2 Replies Latest reply on Sep 29, 2011 4:09 AM by mail.micke

    Custom CacheLoader/CacheStore articles

    mail.micke

      Hi

       

      We've recently run into some performance bottle neckes when fetching small amounts data lots of times using Hibernate, basically the opening and closing of Hibernate sessions is becoming a big overhead (data is in second level cache) and we want to put a cache infront of Hibernate.

       

      To do this I would like to implement a custom CacheLoader which delegates to a our own data access code (JPA, JDBC, etc.) for loading a single entry or loading all.
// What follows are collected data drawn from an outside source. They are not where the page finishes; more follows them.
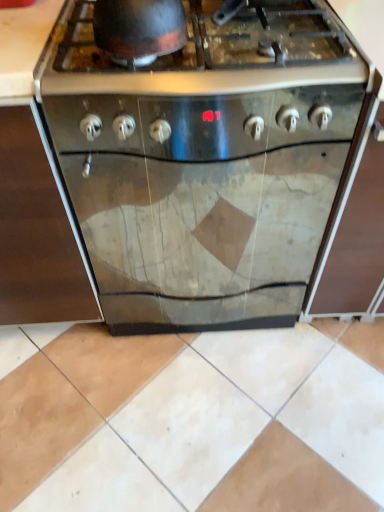 Question: Does stainless steel oven at left have a greater height compared to stainless steel gas stove at center?

Choices:
 (A) no
 (B) yes

Answer: (B)

Question: Is stainless steel oven at left surrounding stainless steel gas stove at center?

Choices:
 (A) yes
 (B) no

Answer: (B)

Question: Is stainless steel oven at left at the left side of stainless steel gas stove at center?

Choices:
 (A) yes
 (B) no

Answer: (A)

Question: Is stainless steel oven at left oriented towards stainless steel gas stove at center?

Choices:
 (A) no
 (B) yes

Answer: (A)

Question: Does stainless steel oven at left lie behind stainless steel gas stove at center?

Choices:
 (A) yes
 (B) no

Answer: (B)

Question: Considering the relative sizes of stainless steel oven at left and stainless steel gas stove at center in the image provided, is stainless steel oven at left bigger than stainless steel gas stove at center?

Choices:
 (A) yes
 (B) no

Answer: (A)

Question: Is stainless steel oven at left to the right of stainless steel oven at center from the viewer's perspective?

Choices:
 (A) yes
 (B) no

Answer: (B)

Question: Is stainless steel oven at left positioned before stainless steel oven at center?

Choices:
 (A) yes
 (B) no

Answer: (A)

Question: From a real-world perspective, is stainless steel oven at left physically below stainless steel oven at center?

Choices:
 (A) no
 (B) yes

Answer: (A)

Question: Does stainless steel oven at left have a greater height compared to stainless steel oven at center?

Choices:
 (A) yes
 (B) no

Answer: (A)

Question: Can you see stainless steel oven at left touching stainless steel oven at center?

Choices:
 (A) no
 (B) yes

Answer: (A)

Question: Would you say stainless steel oven at left is a long distance from stainless steel oven at center?

Choices:
 (A) yes
 (B) no

Answer: (B)

Question: Does shiny black wok at upper center appear on the left side of stainless steel oven at center?

Choices:
 (A) no
 (B) yes

Answer: (B)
In my case a cache deals with one entity.

       

      Had a quick look at the CacheLoader interface and doesn't look as straight forward to do as I first imagined  and thought I'd ask here if there are any examples available to have a look at?

       

      After writing all the above I found this https://jira.jboss.org/browse/ISPN-31 which looks very interesting and has a discussion with some attached code bits http://community.jboss.org/thread/149211  . Still very much interested in CacheLoader exaples though!

       

      Many thanks,

       

      Micke

        • 1. Re: Custom CacheLoader/CacheStore articles
          sannegrinovero

          Hi

          We've recently run into some performance bottle neckes when fetching small amounts data lots of times using Hibernate, basically the opening and closing of Hibernate sessions is becoming a big overhead (data is in second level cache) and we want to put a cache infront of Hibernate.

          are you sure that just opening and closing of Hibernate sessions is the overhead you detected? Opening a new session is very efficient, what could be slow is the dirty checking at flush time, but you can avoid it by loading entities in detached mode or read-only.
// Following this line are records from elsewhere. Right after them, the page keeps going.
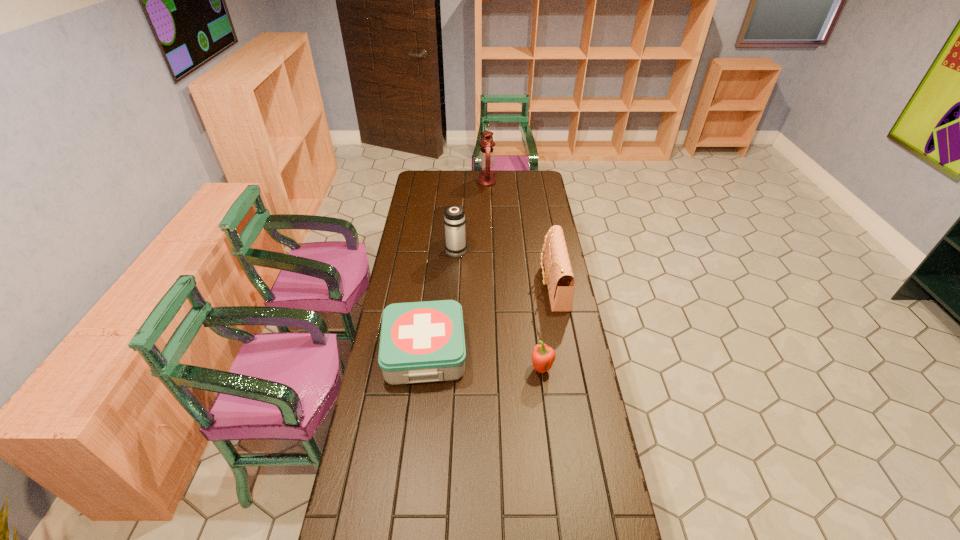 The image size is (960, 540). Find the location of `vacant space at the left edge`. vacant space at the left edge is located at coordinates (396, 428).

Where is `vacant space at the right edge of the desktop`? vacant space at the right edge of the desktop is located at coordinates (569, 460).

Where is `vacant region at the far left corner of the desktop`? The height and width of the screenshot is (540, 960). vacant region at the far left corner of the desktop is located at coordinates (431, 171).

At what (x,y) coordinates should I click in order to perform the action: click on vacant point located between the third nearest object and the pepper. Please return your answer as a coordinate pair (x, y). Image resolution: width=960 pixels, height=540 pixels. Looking at the image, I should click on (547, 327).

Locate an element on the screen. free space between the thermos bottle and the third nearest object is located at coordinates (505, 268).

The width and height of the screenshot is (960, 540). In order to click on free spot between the third object from left to right and the first-aid kit in this screenshot , I will do `click(456, 268)`.

Where is `vacant area between the handbag and the fourth nearest object`? vacant area between the handbag and the fourth nearest object is located at coordinates (505, 268).

Locate an element on the screen. Image resolution: width=960 pixels, height=540 pixels. blank region between the thermos bottle and the handbag is located at coordinates (505, 268).

The width and height of the screenshot is (960, 540). Identify the location of vacant space in between the third farthest object and the first-aid kit. (489, 319).

I want to click on vacant space that's between the pepper and the oil lamp, so click(514, 276). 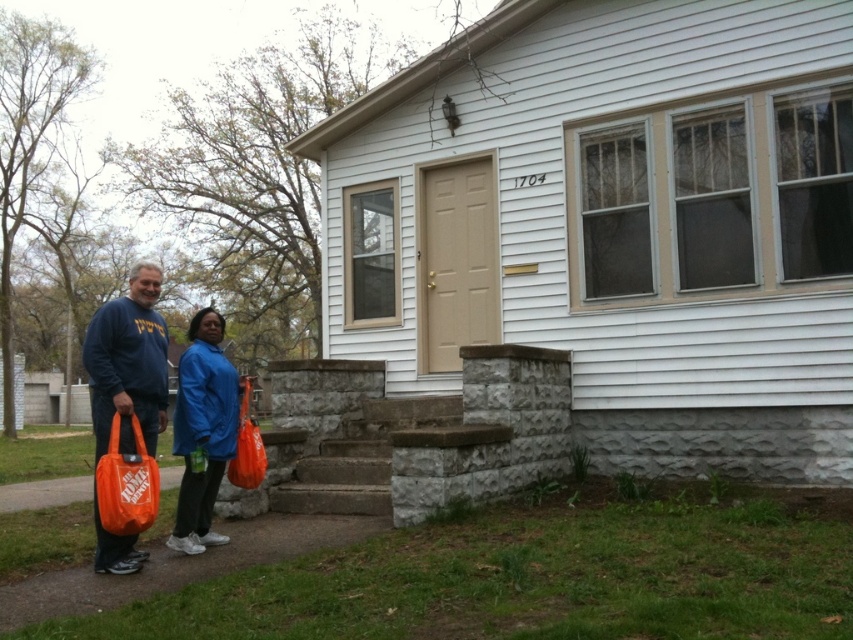 From the picture: Does matte blue sweatshirt at left appear over orange plastic bag at lower left?

Incorrect, matte blue sweatshirt at left is not positioned above orange plastic bag at lower left.

Which is in front, point (106, 307) or point (134, 465)?

Positioned in front is point (134, 465).

Is point (111, 419) positioned after point (149, 458)?

Yes, point (111, 419) is behind point (149, 458).

What are the coordinates of `matte blue sweatshirt at left` in the screenshot? It's located at (128, 364).

Which of these two, blue fabric jacket at lower left or orange plastic bag at lower left, stands taller?

orange plastic bag at lower left

How far apart are blue fabric jacket at lower left and orange plastic bag at lower left?

blue fabric jacket at lower left and orange plastic bag at lower left are 28.90 inches apart.

Who is more distant from viewer, (207, 435) or (141, 512)?

The point (207, 435) is behind.

At what (x,y) coordinates should I click in order to perform the action: click on blue fabric jacket at lower left. Please return your answer as a coordinate pair (x, y). The width and height of the screenshot is (853, 640). Looking at the image, I should click on (202, 429).

Does point (120, 424) come behind point (190, 380)?

No, (120, 424) is in front of (190, 380).

In the scene shown: Between matte blue sweatshirt at left and blue fabric jacket at lower left, which one has more height?

matte blue sweatshirt at left is taller.

Describe the element at coordinates (128, 364) in the screenshot. I see `matte blue sweatshirt at left` at that location.

This screenshot has height=640, width=853. What are the coordinates of `matte blue sweatshirt at left` in the screenshot? It's located at (128, 364).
          Detached or read-only entities are not very useful as obviously you can't use them to apply changes to the database, but that seems to be your plan anyway as if you load them via a CacheLoader you would have the same limitation.

           

           

          To do this I would like to implement a custom CacheLoader which delegates to a our own data access code (JPA, JDBC, etc.) for loading a single entry or loading all. In my case a cache deals with one entity.

           

          Had a quick look at the CacheLoader interface and doesn't look as straight forward to do as I first imagined  and thought I'd ask here if there are any examples available to have a look at?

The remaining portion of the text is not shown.